The protagonist is a donkey unsurprisingly named EO whom we see go from captivity to freedom to captivity again on repeat throughout Europe. The camera holds close to EO’s face capturing its sense of loneliness, loss, and aimlessness. The latter perhaps is what the animal road movie is mostly about.
EO is a very loose remake of Robert Bresson’s Au Hasard Balthazar (1966) which took a donkey protagonist through a series of episodes dealing with the Seven Deadly Sins. If that film is often read ultimately as a parable of faith, EO has much more ambiguous conclusions. In fact, its “conclusions” most closely resemble open-ended questions. Through the eyes of a donkey, Skolimowski asks questions about machinery, man’s domination of nature, human relationships, and the value of an animal’s life. The donkey witnesses moments of anger and violence erupting from a variety of people in varyingly desperate situations. In the end, the donkey is often the driving force behind the film’s conflicts but, as a result of its own inhumanity, is unable to find any transcendence. Genuinely, what purpose does a donkey have in life? Can it even grasp the concept of purpose?

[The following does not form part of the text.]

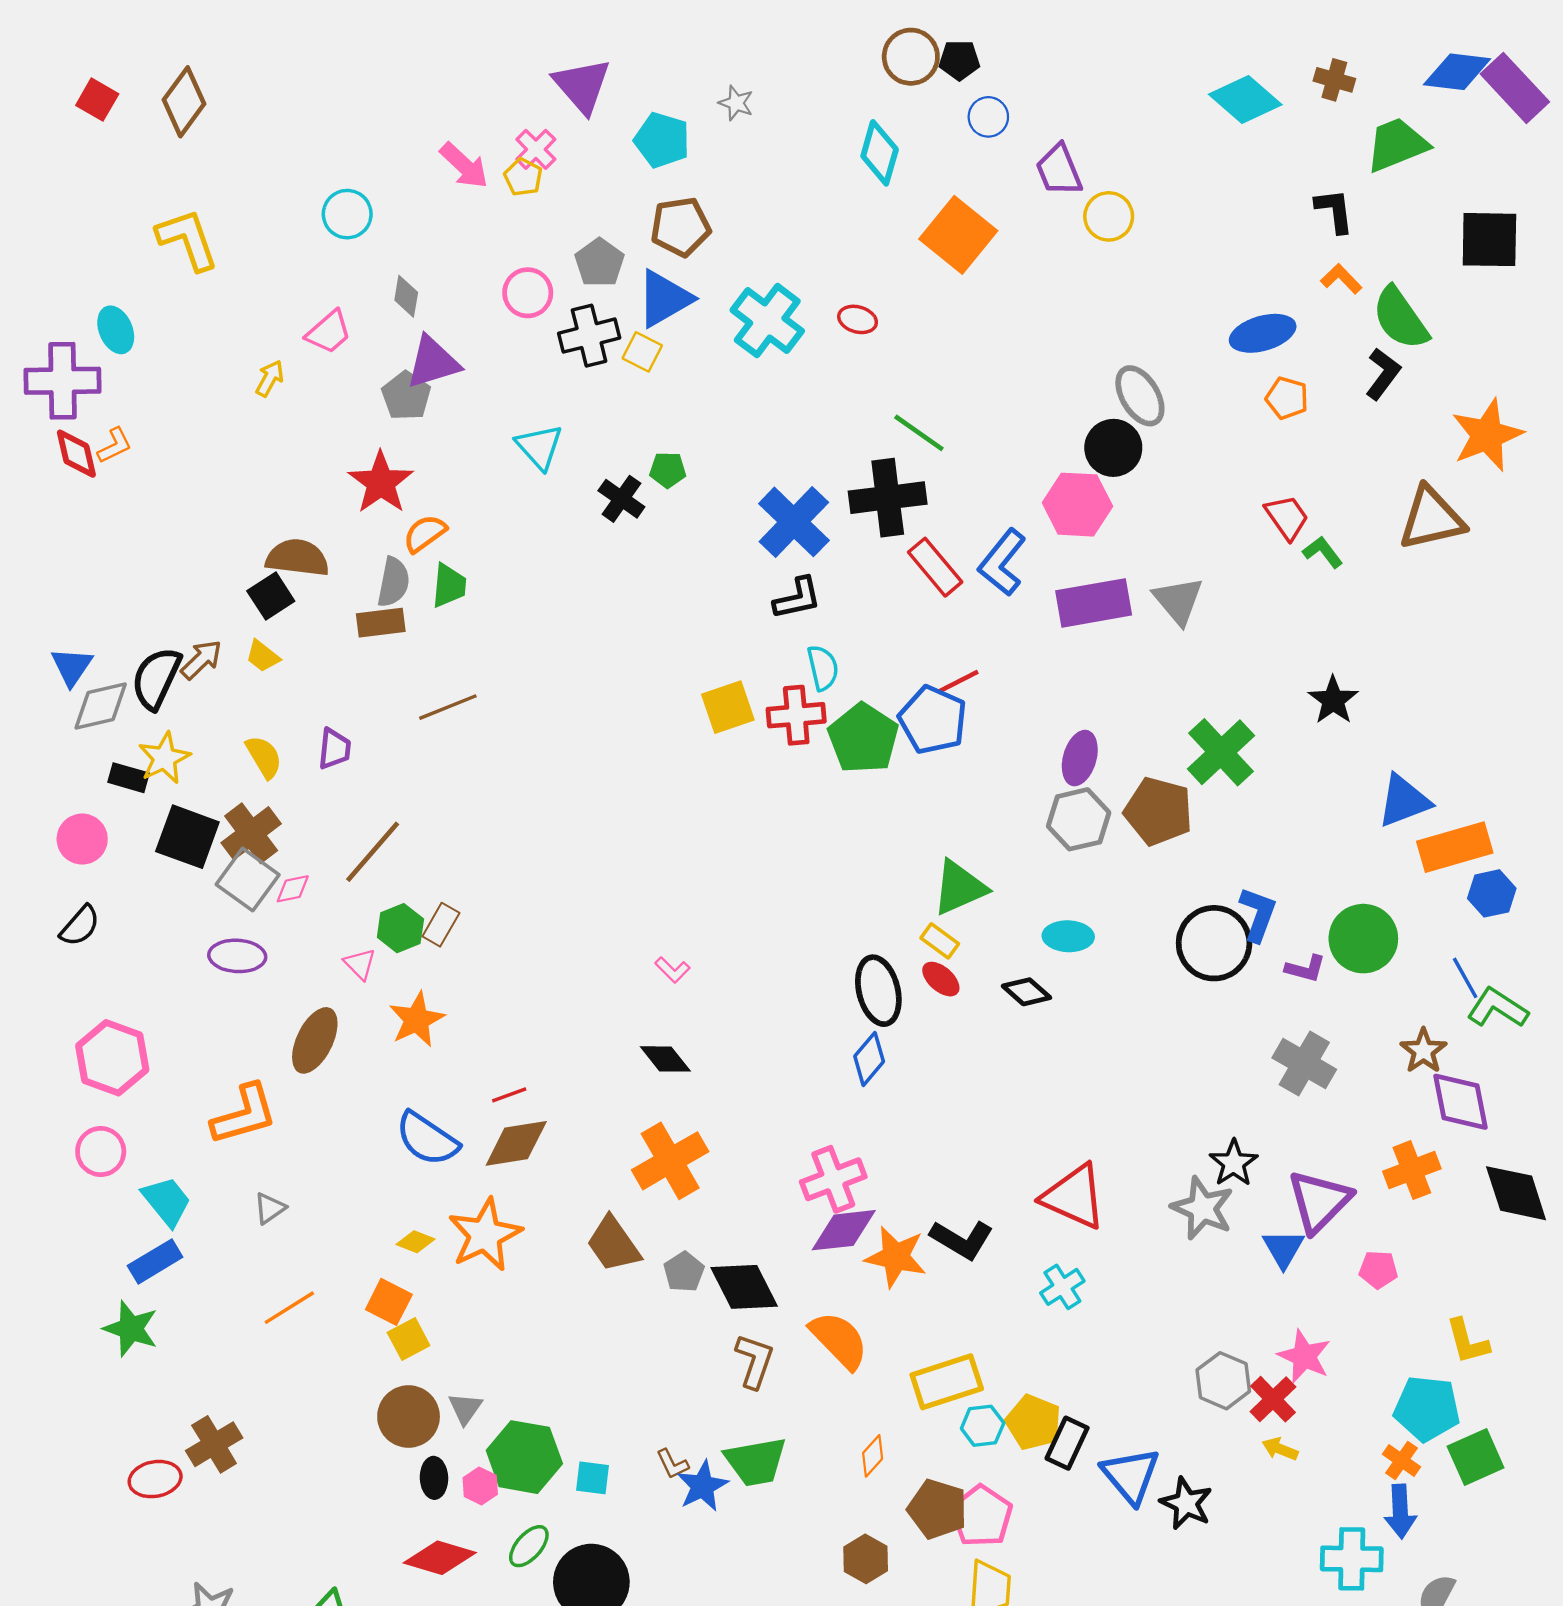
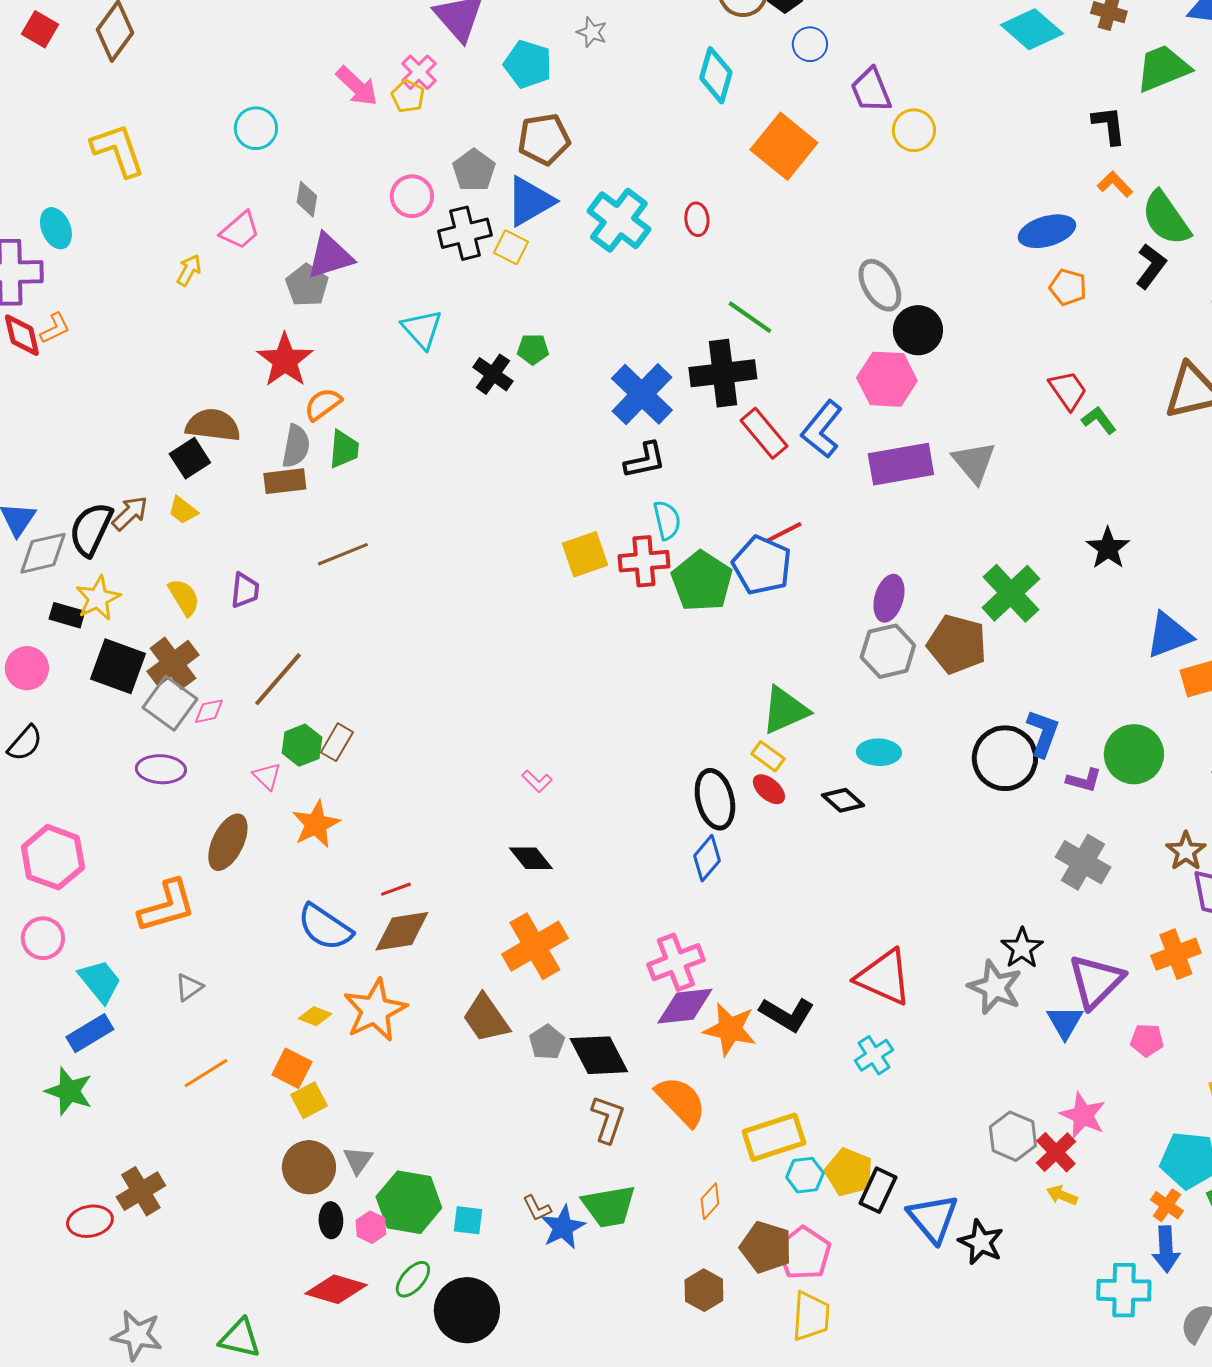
red ellipse: (858, 319) -> (697, 219), turned 68
gray ellipse: (1140, 396) -> (880, 285), moved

The inhuman perspective of the film allows it to see the humans as aliens. Scenes will occasionally abruptly cut to (usually) red-tinted nightmare sequences that are often disturbing and surreal. One is a drone shot running through a forest before coming upon a wind turbine and beginning to rotate in tune with its rotors. Another is an upside-down shot of a person skiing in the dead of night. Some viewers may call these flourishes superfluous and empty. However, they bring the viewer deeper “into” the consciousness of a being with just enough agency to suffer consciously and not enough to find purpose beyond consumption and death.
Is Skolimowski trying to prove a point about man destroying nature? Is EO vegan propaganda? Neither of these appears to be the case. It is more likely an 88-minute bad dream about seeing the alien in yourself and yourself in the alien. Spooky and brilliantly executed. The film uses many cutting-edge techniques like drone shots to achieve a product that is almost too effective. Recommended. Not a good animal movie for the family, though. Watch Babe instead.